DuPont is building its microbe platform with technology acquired in its $6.5 billion deal for ingredient maker Danisco A/S in 2011. DuPont said in August it is building two new U.S. research facilities that will help develop such products. Monsanto, the largest seed maker by sales, said in August it plans to nearly triple microbe research efforts in 2015. It struck a partnership last year with Novozymes A/S, agreeing to pay the Danish biotech firm $300 million so Monsanto can use Novozymes’ technology and sell farm-friendly microorganisms they develop together.
Microbe-based products face challenges, too. Analysts said it is unclear the companies will be as successful making scientific advancements with microbes as they have been with GMO seeds and chemical sprays. “It could be a meaningful market, but it’s still years down the road,” said Jeffrey Stafford, an analyst with Morningstar Inc.
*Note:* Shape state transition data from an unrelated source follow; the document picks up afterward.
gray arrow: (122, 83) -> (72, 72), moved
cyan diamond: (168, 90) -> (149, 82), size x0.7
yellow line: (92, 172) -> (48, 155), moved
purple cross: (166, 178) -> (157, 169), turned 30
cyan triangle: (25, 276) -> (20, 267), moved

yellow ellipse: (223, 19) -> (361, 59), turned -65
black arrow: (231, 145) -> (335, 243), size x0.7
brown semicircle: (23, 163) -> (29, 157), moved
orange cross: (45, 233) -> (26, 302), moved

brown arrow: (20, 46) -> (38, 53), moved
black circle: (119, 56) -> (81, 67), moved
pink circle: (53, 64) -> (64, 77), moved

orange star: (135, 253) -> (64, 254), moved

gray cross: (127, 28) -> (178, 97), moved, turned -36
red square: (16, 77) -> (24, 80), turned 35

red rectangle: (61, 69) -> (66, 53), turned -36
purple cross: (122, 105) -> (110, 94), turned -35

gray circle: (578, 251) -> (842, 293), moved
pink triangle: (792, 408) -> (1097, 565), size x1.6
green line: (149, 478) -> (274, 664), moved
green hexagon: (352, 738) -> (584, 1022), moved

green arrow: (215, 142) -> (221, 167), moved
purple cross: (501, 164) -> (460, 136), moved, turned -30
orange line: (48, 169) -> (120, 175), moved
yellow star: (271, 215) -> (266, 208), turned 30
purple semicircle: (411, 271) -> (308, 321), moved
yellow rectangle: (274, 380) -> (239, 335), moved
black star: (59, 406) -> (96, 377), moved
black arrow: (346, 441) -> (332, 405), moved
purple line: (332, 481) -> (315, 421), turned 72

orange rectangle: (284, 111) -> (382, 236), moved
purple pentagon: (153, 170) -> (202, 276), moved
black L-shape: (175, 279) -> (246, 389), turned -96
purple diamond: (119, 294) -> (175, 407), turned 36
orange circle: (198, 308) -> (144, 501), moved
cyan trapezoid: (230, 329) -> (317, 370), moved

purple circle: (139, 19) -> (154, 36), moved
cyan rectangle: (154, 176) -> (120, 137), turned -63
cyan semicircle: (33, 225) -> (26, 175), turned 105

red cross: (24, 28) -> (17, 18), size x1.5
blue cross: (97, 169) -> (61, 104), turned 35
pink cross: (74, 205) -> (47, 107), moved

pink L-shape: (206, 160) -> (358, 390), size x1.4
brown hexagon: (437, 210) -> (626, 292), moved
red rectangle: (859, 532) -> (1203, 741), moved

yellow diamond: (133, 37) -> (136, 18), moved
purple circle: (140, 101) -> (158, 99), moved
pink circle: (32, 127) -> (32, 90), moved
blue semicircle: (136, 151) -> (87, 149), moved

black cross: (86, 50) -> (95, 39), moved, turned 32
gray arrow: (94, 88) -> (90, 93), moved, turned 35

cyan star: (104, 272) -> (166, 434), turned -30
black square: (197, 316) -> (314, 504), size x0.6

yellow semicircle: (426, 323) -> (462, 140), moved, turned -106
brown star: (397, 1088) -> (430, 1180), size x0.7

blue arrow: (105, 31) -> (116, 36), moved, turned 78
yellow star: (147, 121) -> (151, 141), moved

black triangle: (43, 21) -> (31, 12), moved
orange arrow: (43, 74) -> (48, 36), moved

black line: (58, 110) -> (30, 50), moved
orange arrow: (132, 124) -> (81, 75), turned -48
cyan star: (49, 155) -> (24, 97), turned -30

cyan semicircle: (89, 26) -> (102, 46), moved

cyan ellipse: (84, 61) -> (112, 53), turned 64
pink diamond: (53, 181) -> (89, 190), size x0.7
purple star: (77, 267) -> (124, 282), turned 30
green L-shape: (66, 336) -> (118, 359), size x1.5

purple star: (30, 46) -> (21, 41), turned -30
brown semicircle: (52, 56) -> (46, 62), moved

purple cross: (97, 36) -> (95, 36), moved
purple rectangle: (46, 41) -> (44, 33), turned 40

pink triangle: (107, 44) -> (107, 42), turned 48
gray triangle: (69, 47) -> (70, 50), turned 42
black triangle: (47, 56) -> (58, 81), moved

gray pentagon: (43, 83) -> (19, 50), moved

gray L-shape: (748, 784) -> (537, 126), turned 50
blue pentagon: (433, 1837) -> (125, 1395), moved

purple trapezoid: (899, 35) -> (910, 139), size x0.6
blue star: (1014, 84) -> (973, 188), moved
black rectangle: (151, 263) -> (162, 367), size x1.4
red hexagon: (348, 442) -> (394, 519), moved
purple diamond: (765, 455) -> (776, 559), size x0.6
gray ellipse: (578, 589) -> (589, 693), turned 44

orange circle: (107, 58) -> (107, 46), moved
And some environmental groups warn that mass deployment of microorganisms across farm fields could yield its own problems, such as by spurring pests to more quickly develop resistance to bacterial attacks, leading to even tougher weeds and bugs.
Margaret Reeves, a senior scientist with the Pesticide Action Network, said that problem could end up requiring even more pesticide use. “The approach is still not one of long-term sustainability,” she said.